Yes, and I laughed very hard with you. Then I realized you were serious. So I laughed very hard at you.
People standing around with nothing to do die.
People do what they need to do – they do not need much of a leadership structure, if any. Getting people away from the farm and hunt and into factories required a reward based on wealth creation – and that wealth creation requires people – it again does not require much structure. If wealth is not created the workers have lost the sure thing of growing food – the boss loses capital – but that money came from his control of the state and is replenished by more taxes on those farmers.

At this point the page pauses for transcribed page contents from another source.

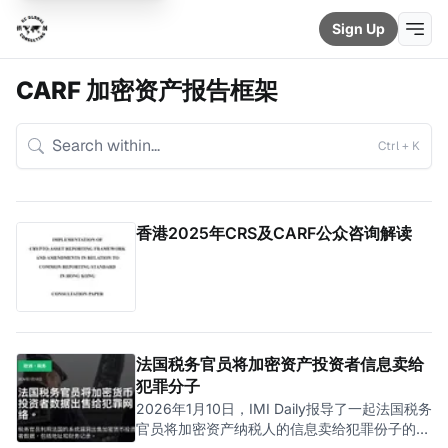
Sign Up
CARF 加密资产报告框架
Ctrl + K
香港2025年CRS及CARF公众咨询解读
法国税务官员将加密资产投资者信息卖给
犯罪分子
2026年1月10日，IMI Daily报导了一起法国税务
官员将加密资产纳税人的信息卖给犯罪份子的事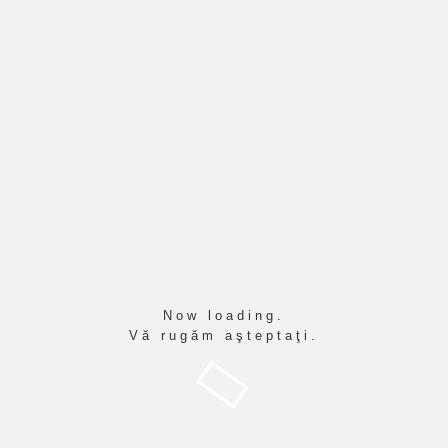
Cititor de ecran
Mod de citire
Scalarea continutului
100
%
Marimea fontului
100
%
Inaltimea randului
100
%
Spatierea literelor
100
%
Now loading.
Vă rugăm aşteptaţi.
IT 2026
DESPRE NOI
ORGANIZARE
ELEVI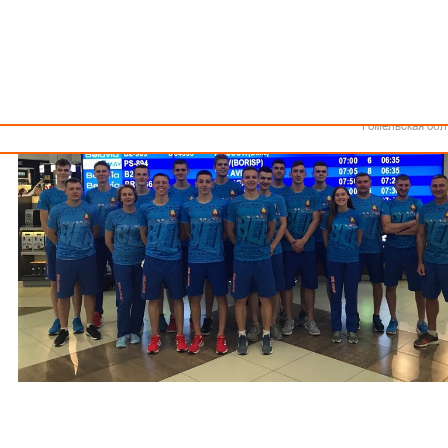
Как стать волонтером
Минск
Спонсоры и партнеры
Минская обл
Брестская обл
Гродненская об
Витебская обл
Могилевская об
Гомельская обл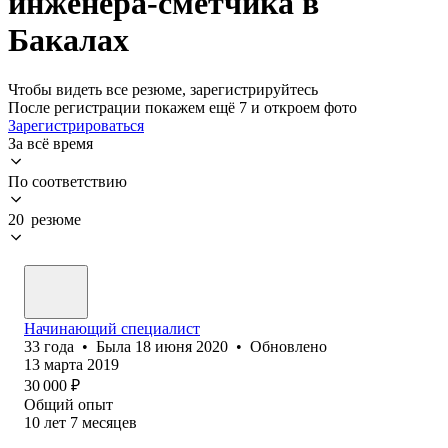
инженера-сметчика в
Бакалах
Чтобы видеть все резюме, зарегистрируйтесь
После регистрации покажем ещё 7 и откроем фото
Зарегистрироваться
За всё время
По соответствию
20 резюме
Начинающий специалист
33
года
•
Была
18 июня 2020
•
Обновлено
13 марта 2019
30 000
₽
Общий опыт
10
лет
7
месяцев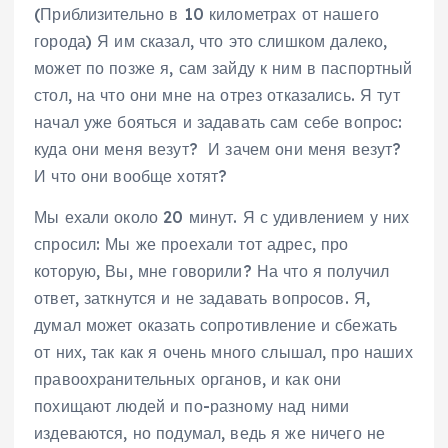
(Приблизительно в 10 километрах от нашего
города) Я им сказал, что это слишком далеко,
может по позже я, сам зайду к ним в паспортный
стол, на что они мне на отрез отказались. Я тут
начал уже бояться и задавать сам себе вопрос:
куда они меня везут? И зачем они меня везут?
И что они вообще хотят?
Мы ехали около 20 минут. Я с удивлением у них
спросил: Мы же проехали тот адрес, про
которую, Вы, мне говорили? На что я получил
ответ, заткнутся и не задавать вопросов. Я,
думал может оказать сопротивление и сбежать
от них, так как я очень много слышал, про наших
правоохранительных органов, и как они
похищают людей и по-разному над ними
издеваются, но подумал, ведь я же ничего не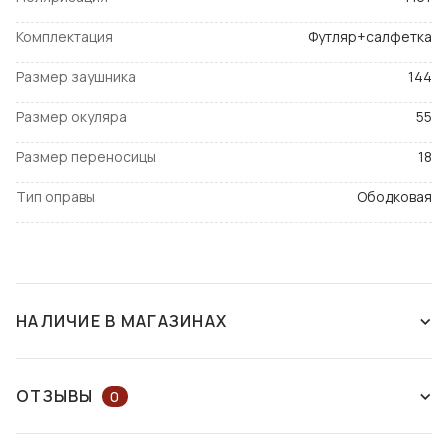
Комплектация
Футляр+салфетка
Размер заушника
144
Размер окуляра
55
Размер переносицы
18
Тип оправы
Ободковая
НАЛИЧИЕ В МАГАЗИНАХ
СНЯТ С ПРОИЗВОДСТВА
ОТЗЫВЫ
0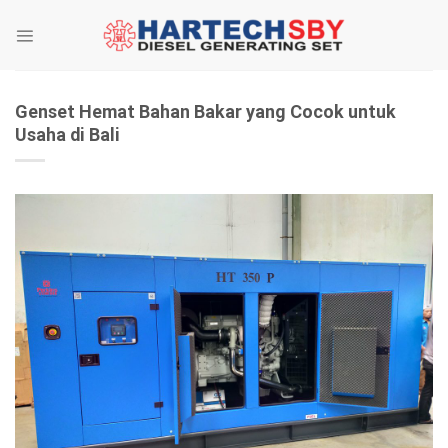
Skip
to
content
Genset Hemat Bahan Bakar yang Cocok untuk
Usaha di Bali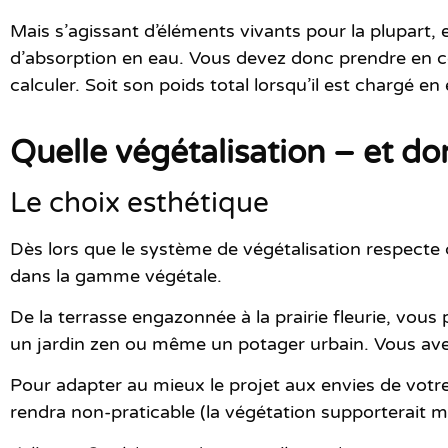
Mais s’agissant d’éléments vivants pour la plupart,
d’absorption en eau
. Vous devez donc
prendre en 
calculer. Soit son poids total lorsqu’il est chargé en
Quelle végétalisation – et do
Le choix esthétique
Dès lors que le système de végétalisation respecte c
dans la gamme végétale.
De la terrasse engazonnée à la prairie fleurie, vous
un jardin zen ou même un potager urbain. Vous avez 
Pour adapter au mieux le projet aux envies de votre
rendra non-praticable (la végétation supporterait m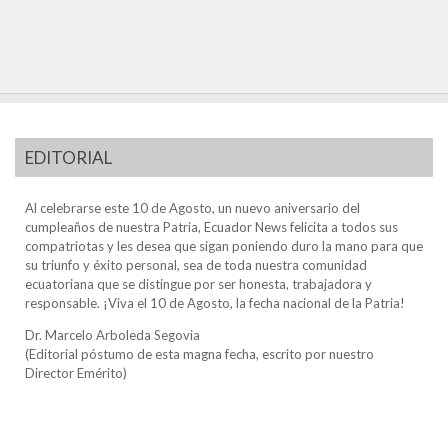
EDITORIAL
Al celebrarse este 10 de Agosto, un nuevo aniversario del
cumpleaños de nuestra Patria, Ecuador News felicita a todos sus
compatriotas y les desea que sigan poniendo duro la mano para que
su triunfo y éxito personal, sea de toda nuestra comunidad
ecuatoriana que se distingue por ser honesta, trabajadora y
responsable. ¡Viva el 10 de Agosto, la fecha nacional de la Patria!
Dr. Marcelo Arboleda Segovia
(Editorial póstumo de esta magna fecha, escrito por nuestro
Director Emérito)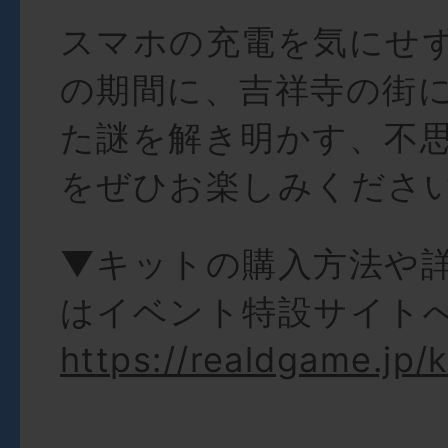
スマホの充電を気にせ
の期間に、吉祥寺の街
た謎を解き明かす、不
をぜひお楽しみくださ
▼キットの購入方法や
はイベント特設サイト
https://realdgame.jp/k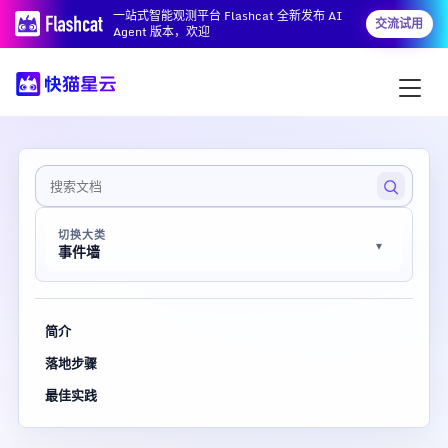
一站式智能观测平台 Flashcat 全新发布 AI
交流试用
Agent 版本，欢迎
切换大类
事件墙
简介
落地步骤
最佳实践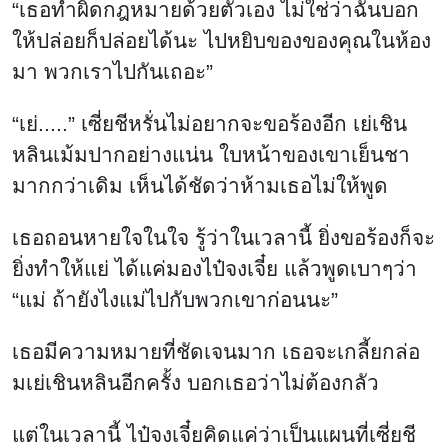
“เธอทำผิดกฎหมายด้วยตัวเอง ไม่ใช่ว่าฉันบอก
ให้ปล่อยก็ปล่อยได้นะ ไปหยิบของของคุณในห้อง
มา พวกเราไปกันเถอะ”
“เย่.....” เซี่ยชีหรั่นไม่อยากจะขอร้องอีก เย่เชิน
หลินเม้มปากอย่างแน่น ใบหน้าของเขาเย็นชา
มากกว่าเดิม เห็นได้ชัดว่าห้ามเธอไม่ให้พูด
เธอถอนหายใจในใจ รู้ว่าในเวลานี้ ยิ่งขอร้องก็จะ
ยิ่งทำให้แย่ ได้แค่มองไป๋จงเจี๋ย แล้วพูดเบาๆว่า
“แม่ ถ้ายังไงแม่ไปกับพวกเขาก่อนนะ”
เธอมีความหมายที่ชัดเจนมาก เธอจะเกลี้ยกล่อ
มเย่เชินหลินอีกครั้ง บอกเธอว่าไม่ต้องกลัว
แต่ในเวลานี้ ไป๋จงเจี๋ยคิดแค่ว่าเป็นแผนที่เซี่ยชี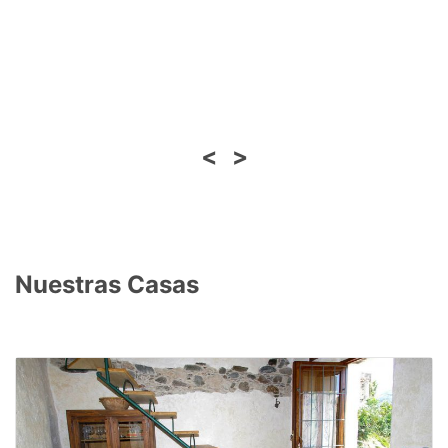
<
>
Nuestras Casas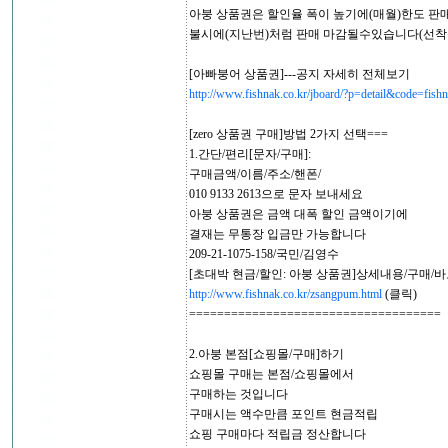
아붕 상품권은 할인율 폭이 높기에(매월)한도 판
불시에(지난번)처럼 판매 마감될수있습니다(선착순
[아빠붕어 상품권]---공지 자세히 전체보기
http://www.fishnak.co.kr/jboard/?p=detail&code=fi
[zero 상품권 구매]방법 2가지 선택===
1.간단/편리[문자/구매]:
구매금액/이름/주소/핸폰/
010 9133 2613으로 문자 보내세요
아붕 상품권은 금액 대폭 할인 금액이기에
결재는 무통장 입금만 가능합니다
209-21-1075-158/국민/김영수
[초대박 현금/할인: 아붕 상품권]상세내용/구매/
http://www.fishnak.co.kr/zsangpum.html
(클릭)
====================================
2.아붕 본점[쇼핑몰/구매]하기
쇼핑몰 구매는 본점/쇼핑몰에서
구매하는 것입니다
구매시는 액수만큼 포인트 현금적립
쇼핑 구매마다 적립금 정산합니다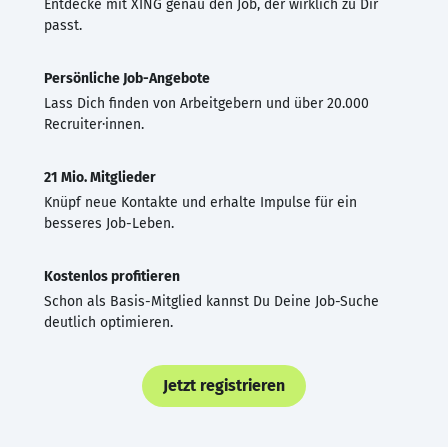
Entdecke mit XING genau den Job, der wirklich zu Dir
passt.
Persönliche Job-Angebote
Lass Dich finden von Arbeitgebern und über 20.000
Recruiter·innen.
21 Mio. Mitglieder
Knüpf neue Kontakte und erhalte Impulse für ein
besseres Job-Leben.
Kostenlos profitieren
Schon als Basis-Mitglied kannst Du Deine Job-Suche
deutlich optimieren.
Jetzt registrieren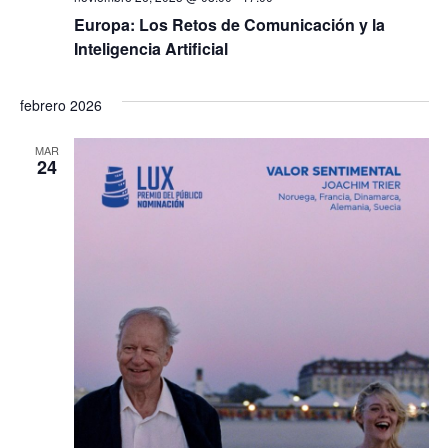
Europa: Los Retos de Comunicación y la
Inteligencia Artificial
febrero 2026
MAR
24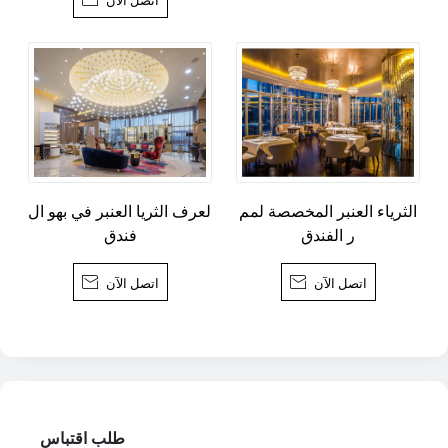
اتصل الآن
الثرياء العنبر المخصصة لمم
العرف الثريا العنبر في بهو ال
ر الفندق
فندق
اتصل الآن

اتصل الآن

طلب اقتباس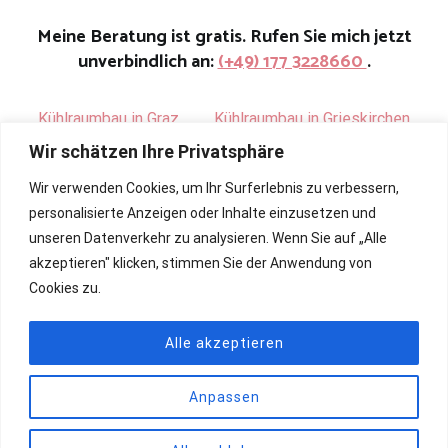
Meine Beratung ist gratis. Rufen Sie mich jetzt
unverbindlich an:
(+49) 177 3228660
.
Kühlraumbau in Graz
.
Kühlraumbau in Grieskirchen
Wir schätzen Ihre Privatsphäre
Wir verwenden Cookies, um Ihr Surferlebnis zu verbessern,
personalisierte Anzeigen oder Inhalte einzusetzen und
unseren Datenverkehr zu analysieren. Wenn Sie auf „Alle
akzeptieren" klicken, stimmen Sie der Anwendung von
Cookies zu.
Alle akzeptieren
Anpassen
Copyright © 2026
Renovierung, Bau und Sanierung ihrer
Kühlräume
. All rights reserved. Theme:
Cenote
by ThemeGrill.
Powered by
WordPress
.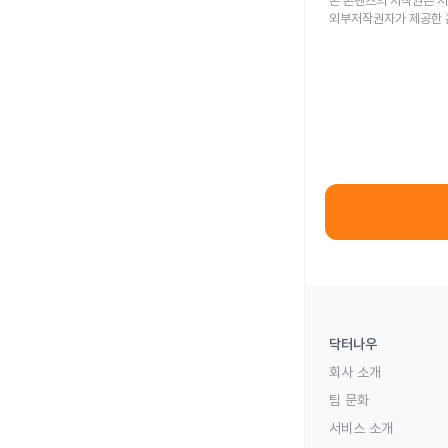
본 콘텐츠의 저작권은 저
외부저작권자가 제공한 
닥터나우
회사 소개
팀 문화
서비스 소개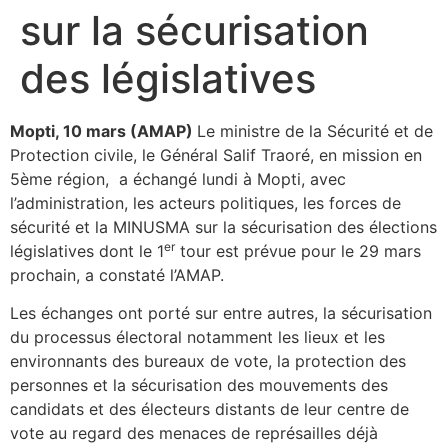
sur la sécurisation
des législatives
Mopti, 10 mars (AMAP)
Le ministre de la Sécurité et de
Protection civile, le Général Salif Traoré, en mission en
5ème région, a échangé lundi à Mopti, avec
l’administration, les acteurs politiques, les forces de
sécurité et la MINUSMA sur la sécurisation des élections
er
législatives dont le 1
tour est prévue pour le 29 mars
prochain, a constaté l’AMAP.
Les échanges ont porté sur entre autres, la sécurisation
du processus électoral notamment les lieux et les
environnants des bureaux de vote, la protection des
personnes et la sécurisation des mouvements des
candidats et des électeurs distants de leur centre de
vote au regard des menaces de représailles déjà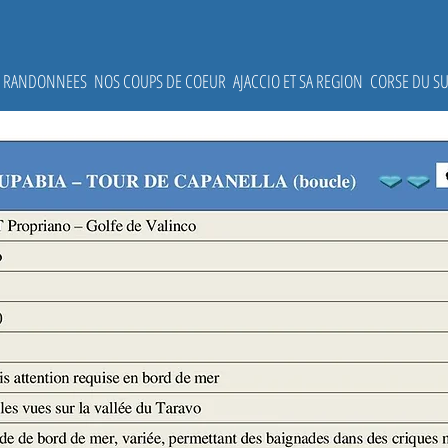
ES RANDONNEES
NOS COUPS DE COEUR
AJACCIO ET SA REGION
CORSE DU S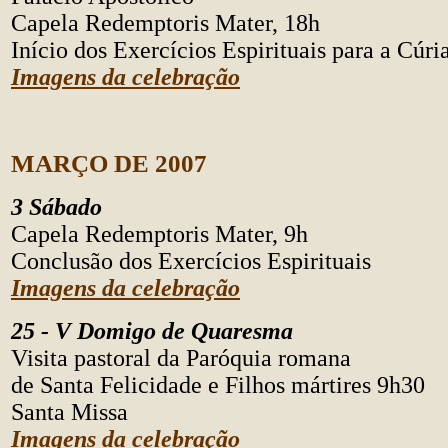
Capela Redemptoris Mater, 18h
Início dos Exercícios Espirituais para a Cú
Imagens da celebração
MARÇO DE 2007
3 Sábado
Capela Redemptoris Mater, 9h
Conclusão dos Exercícios Espirituais
Imagens da celebração
25 - V Domigo de Quaresma
Visita pastoral da Paróquia romana
de Santa Felicidade e Filhos mártires 9h30
Santa Missa
Imagens da celebração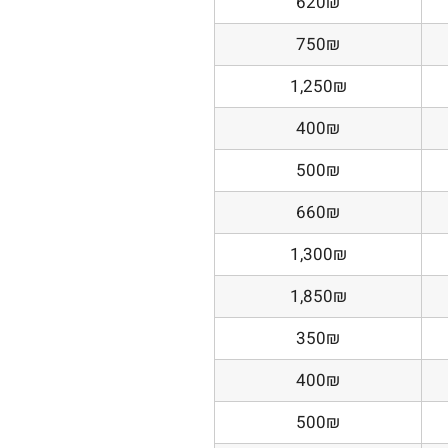
620₪
750₪
1,250₪
400₪
500₪
660₪
1,300₪
1,850₪
350₪
400₪
500₪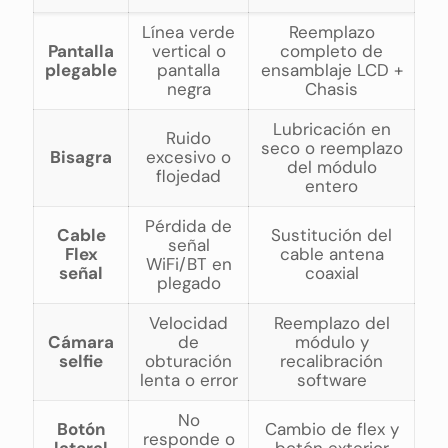
Línea verde
Reemplazo
Pantalla
vertical o
completo de
plegable
pantalla
ensamblaje LCD +
negra
Chasis
Lubricación en
Ruido
seco o reemplazo
Bisagra
excesivo o
del módulo
flojedad
entero
Pérdida de
Cable
Sustitución del
señal
Flex
cable antena
WiFi/BT en
señal
coaxial
plegado
Velocidad
Reemplazo del
Cámara
de
módulo y
selfie
obturación
recalibración
lenta o error
software
No
Botón
Cambio de flex y
responde o
lateral
botón exterior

Based on my life I have seen a few folks with ideas that added to society – but I have seen 1000 hired managers for each such idea person – and those managers are just leaches doing a job that 100,000 could do but for lack of the right parents. And the smart folks that developed Unix V6 public domain and released it in 1975 got nothing from the DOS/Windows/OSX/Linux/Android work that is all based on it. Indeed Gates did no original work at his company for the first 25 years of Microsoft – indeed Harvard’s complier and language writing programs were the basis for his 1970′s efforts (to be fair he did – or the two folks he hired did – write the best 8088 assembly language decompiler on the marker – albeit that was again with the Harvard computer and tools) but perhaps the skill those standing around need is a leader that can market into the legacy types running large corporations and governments. We once called such folks con-men if their parents were not in with the powers that be, but Gates had a corporate lawyer mom who had dinner with the head of IBM – so times have changed and we call them self-made men.
Now all this over-simplifies everything – nothing is other than grey – but the justification for the system that allows workers little put out by the rich and corporate may make them feel better, but it fails any observations I have made over my life.
double ps, it circulates, almost entirely up, it started from the bottom in the first place, it comes down like the rain that came from the oceans, not the other way around
I’m sure you’ve seen me expose that scenario numerous times, wealth comes from jobs not the other way around
the group of people “hanging around” are those looking for work at this particular spot because that’s where they can get work for now, they are waiting to be hired so someone can make money or save money from their labor, you can’t make money without labor there making it for you
I must have missed that.
My point exactly. Nothing happens before the idea and money to pursue it.
Labor is a natural resource like water, air, or oil. It’s everywhere. Good ideas and the money to pursue them are much more rare and universally required. Even then, most businesses fail.
your point fails
as you have seen time and again, there is no money without jobs, people persue their living with or without money, unless of course you believe nobody ever worked till money came along
you mean ignored it, it was you who helped me create the brutally obvious point;
if you were stranded on an island with a few other people left with nothing at all, no food cloths or shelter, you would have jobs, IMMEDIATLY and you would work for your living, NOBODY would have wealth until you went to work
so you can “miss” it again on the next thread you make believe you missed the point and shill for me again
thanks for the assist once again, see you on the next conversation
Really? You’re going to reduce a group of people to scavenger status and declare that a victory for labor? Apparently then Neanderthals were the first labor movement. Heh.